### [Your instructions]
Everything in the listing should be copied exactly, save for the pictures.
****************************************
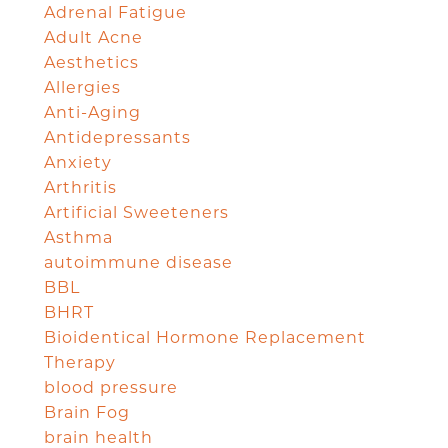
Adrenal Fatigue
Adult Acne
Aesthetics
Allergies
Anti-Aging
Antidepressants
Anxiety
Arthritis
Artificial Sweeteners
Asthma
autoimmune disease
BBL
BHRT
Bioidentical Hormone Replacement
Therapy
blood pressure
Brain Fog
brain health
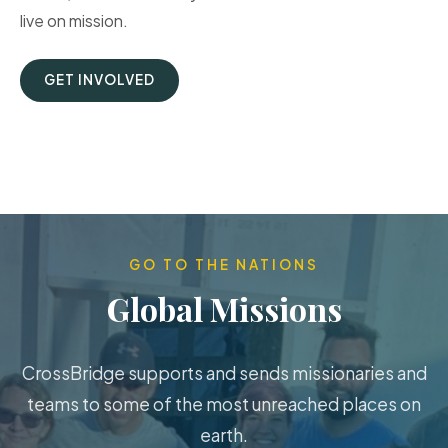
live on mission.
GET INVOLVED
GO TO THE NATIONS
Global Missions
CrossBridge supports and sends missionaries and
teams to some of the most unreached places on
earth.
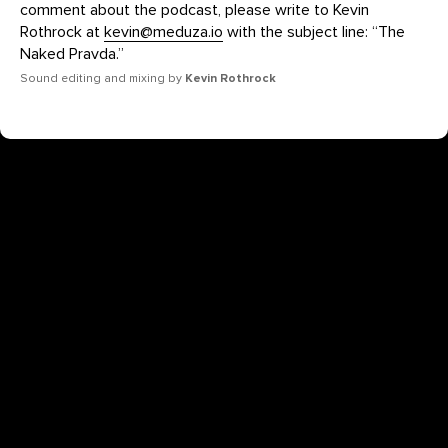
comment about the podcast, please write to Kevin
Rothrock at
kevin@meduza.io
with the subject line: “The
Naked Pravda.”
Sound editing and mixing by
Kevin Rothrock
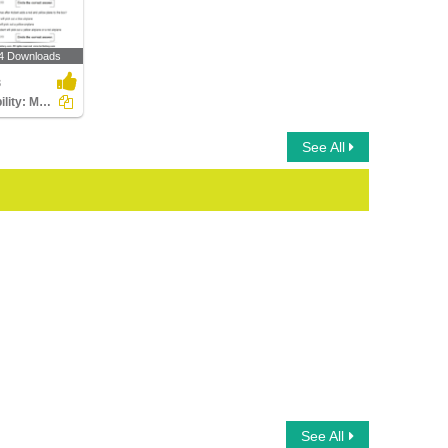
4 Downloads
3
Probability: Multiple Choice Questions
See All
See All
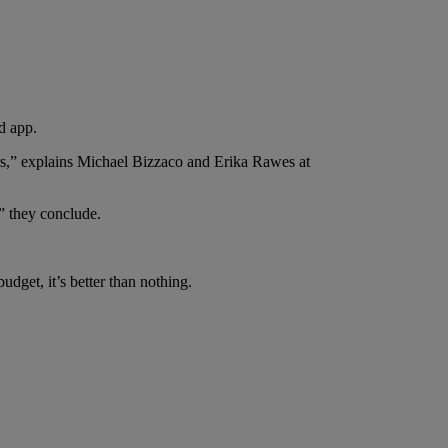
d app.
tors,” explains Michael Bizzaco and Erika Rawes at
” they conclude.
udget, it’s better than nothing.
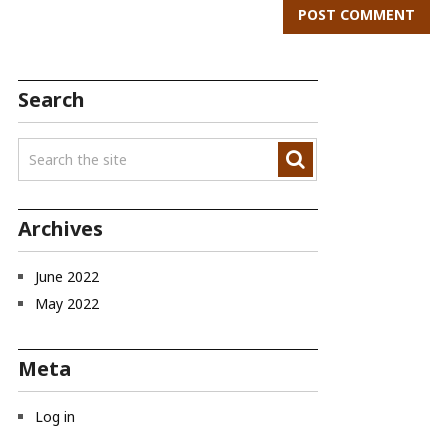
Search
Archives
June 2022
May 2022
Meta
Log in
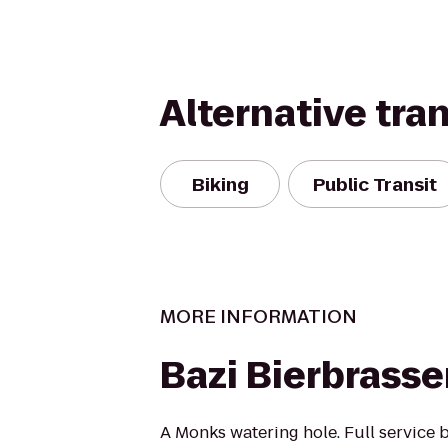
Alternative tra
Biking
Public Transit
MORE INFORMATION
Bazi Bierbrasse
A Monks watering hole. Full service b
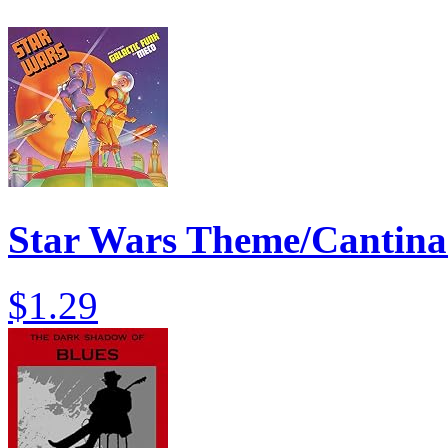
Star Wars Theme/Cantin
$1.29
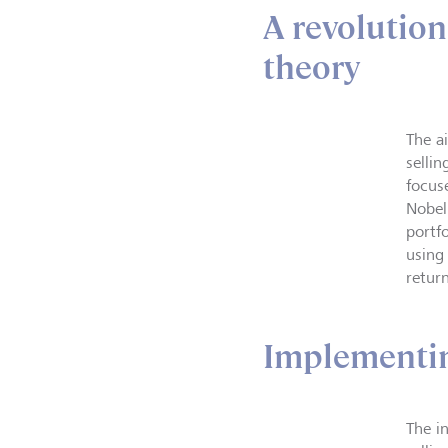
A revolution
theory
The a
selli
focus
Nobel
portf
using
return
Implementin
The i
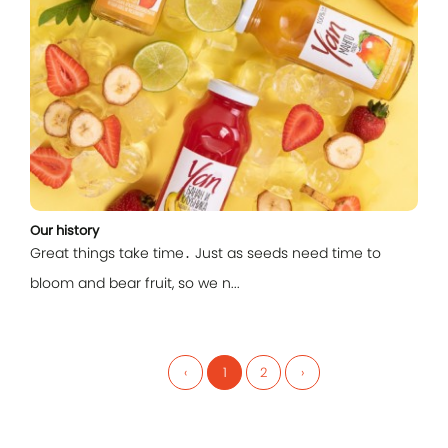
Our history
Great things take time․ Just as seeds need time to
bloom and bear fruit, so we n...
‹
1
2
›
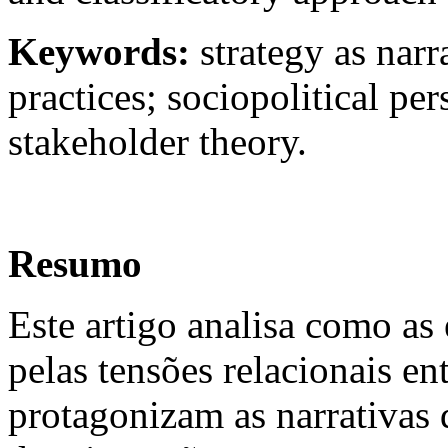
Keywords:
strategy as narr
practices; sociopolitical per
stakeholder theory.
Resumo
Este artigo analisa como as 
pelas tensões relacionais en
protagonizam as narrativas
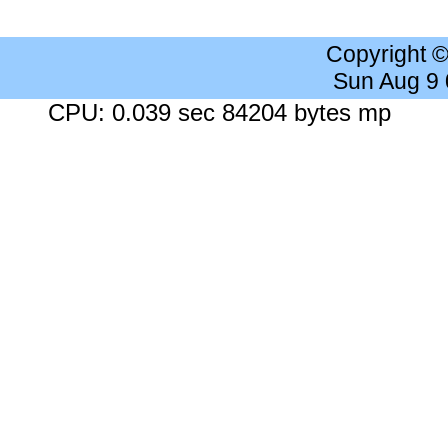
Copyright 
Sun Aug 9
CPU: 0.039 sec 84204 bytes mp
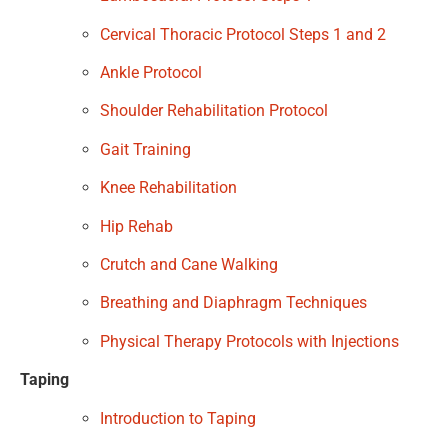
Cervical Thoracic Protocol Steps 1 and 2
Ankle Protocol
Shoulder Rehabilitation Protocol
Gait Training
Knee Rehabilitation
Hip Rehab
Crutch and Cane Walking
Breathing and Diaphragm Techniques
Physical Therapy Protocols with Injections
Taping
Introduction to Taping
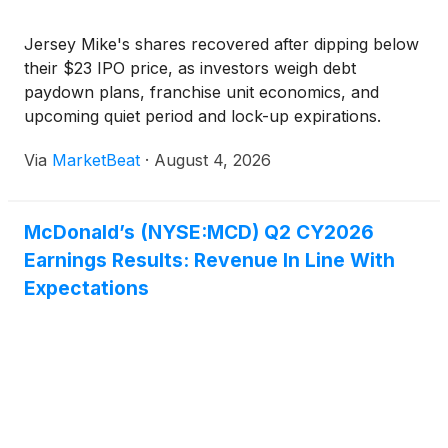
Jersey Mike's shares recovered after dipping below
their $23 IPO price, as investors weigh debt
paydown plans, franchise unit economics, and
upcoming quiet period and lock-up expirations.
Via
MarketBeat
·
August 4, 2026
McDonald’s (NYSE:MCD) Q2 CY2026
Earnings Results: Revenue In Line With
Expectations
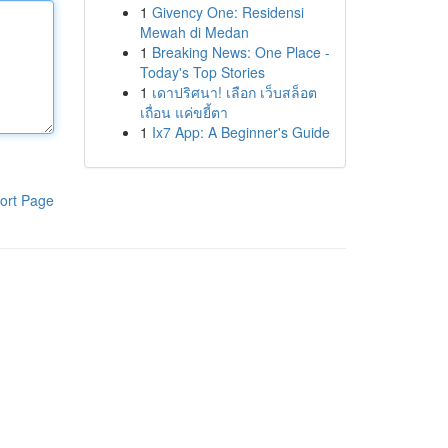
1
Givency One: Residensi
Mewah di Medan
1
Breaking News: One Place -
Today's Top Stories
1
เดาปริศนา! เลือก เว็บสล็อต
เถื่อน แค่ขยี้ตา
1
Ix7 App: A Beginner's Guide
ort Page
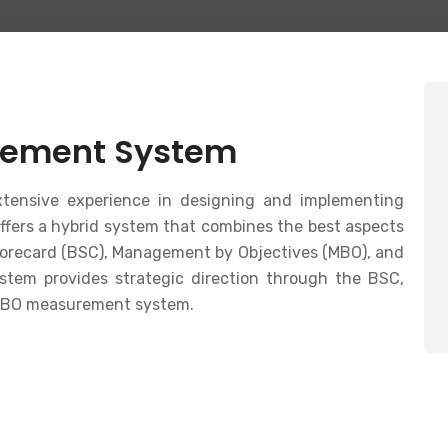
ement System
ensive experience in designing and implementing
ers a hybrid system that combines the best aspects
corecard (BSC), Management by Objectives (MBO), and
ystem provides strategic direction through the BSC,
 MBO measurement system.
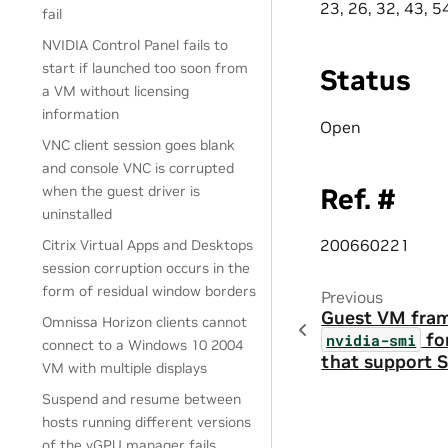
23, 26, 32, 43, 5
fail
NVIDIA Control Panel fails to
start if launched too soon from
Status
a VM without licensing
information
Open
VNC client session goes blank
and console VNC is corrupted
Ref. #
when the guest driver is
uninstalled
200660221
Citrix Virtual Apps and Desktops
session corruption occurs in the
form of residual window borders
Previous
Guest VM frame
Omnissa Horizon clients cannot
fo
nvidia-smi
connect to a Windows 10 2004
that support S
VM with multiple displays
Suspend and resume between
hosts running different versions
of the vGPU manager fails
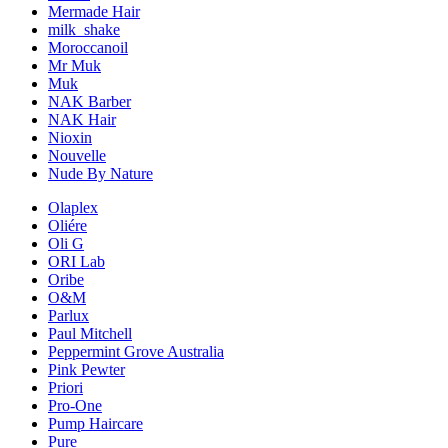
Mermade Hair
milk_shake
Moroccanoil
Mr Muk
Muk
NAK Barber
NAK Hair
Nioxin
Nouvelle
Nude By Nature
Olaplex
Oliére
Oli G
ORI Lab
Oribe
O&M
Parlux
Paul Mitchell
Peppermint Grove Australia
Pink Pewter
Priori
Pro-One
Pump Haircare
Pure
****************************************
### [Exercise output]
Adrenal Fatigue
Adult Acne
Aesthetics
Allergies
Anti-Aging
Antidepressants
Anxiety
Arthritis
Artificial Sweeteners
Asthma
autoimmune disease
BBL
BHRT
Bioidentical Hormone Replacement
Therapy
blood pressure
Brain Fog
brain health
live on mission.
GET INVOLVED
GO TO THE NATIONS
Global Missions
CrossBridge supports and sends missionaries and
teams to some of the most unreached places on
earth.
comment about the podcast, please write to Kevin
Rothrock at
kevin@meduza.io
with the subject line: “The
Naked Pravda.”
Sound editing and mixing by
Kevin Rothrock
4 Downloads
3
Probability: Multiple Choice Questions
See All
See All
d app.
tors,” explains Michael Bizzaco and Erika Rawes at
” they conclude.
udget, it’s better than nothing.
Search
Archives
June 2022
May 2022
Meta
Log in
Alternative tra
Biking
Public Transit
MORE INFORMATION
Bazi Bierbrasse
A Monks watering hole. Full service b
Star Wars Theme/Cantin
$1.29
A revolution
theory
The a
selli
focus
Nobel
portf
using
return
Implementin
The i
Our history
Great things take time․ Just as seeds need time to
bloom and bear fruit, so we n...
‹
1
2
›
Keywords:
strategy as narr
practices; sociopolitical per
stakeholder theory.
Resumo
Este artigo analisa como as 
pelas tensões relacionais en
protagonizam as narrativas
Copyright 
Sun Aug 9
CPU: 0.039 sec 84204 bytes mp
Cervical Thoracic Protocol Steps 1 and 2
Ankle Protocol
Shoulder Rehabilitation Protocol
Gait Training
Knee Rehabilitation
Hip Rehab
Crutch and Cane Walking
Breathing and Diaphragm Techniques
Physical Therapy Protocols with Injections
Taping
Introduction to Taping
Jersey Mike's shares recovered after dipping below
their $23 IPO price, as investors weigh debt
paydown plans, franchise unit economics, and
upcoming quiet period and lock-up expirations.
Via
MarketBeat
·
August 4, 2026
McDonald’s (NYSE:MCD) Q2 CY2026
Earnings Results: Revenue In Line With
Expectations
1
Givency One: Residensi
Mewah di Medan
1
Breaking News: One Place -
Today's Top Stories
1
เดาปริศนา! เลือก เว็บสล็อต
เถื่อน แค่ขยี้ตา
1
Ix7 App: A Beginner's Guide
ort Page
ement System
ensive experience in designing and implementing
ers a hybrid system that combines the best aspects
corecard (BSC), Management by Objectives (MBO), and
ystem provides strategic direction through the BSC,
 MBO measurement system.
23, 26, 32, 43, 5
fail
NVIDIA Control Panel fails to
start if launched too soon from
Status
a VM without licensing
information
Open
VNC client session goes blank
and console VNC is corrupted
Ref. #
when the guest driver is
uninstalled
200660221
Citrix Virtual Apps and Desktops
session corruption occurs in the
form of residual window borders
Previous
Guest VM frame
Omnissa Horizon clients cannot
fo
nvidia-smi
connect to a Windows 10 2004
that support S
VM with multiple displays
Suspend and resume between
hosts running different versions
of the vGPU manager fails
Mermade Hair
milk_shake
Moroccanoil
Mr Muk
Muk
NAK Barber
NAK Hair
Nioxin
Nouvelle
Nude By Nature
Olaplex
Oliére
Oli G
ORI Lab
Oribe
O&M
Parlux
Paul Mitchell
Peppermint Grove Australia
Pink Pewter
Priori
Pro-One
Pump Haircare
Pure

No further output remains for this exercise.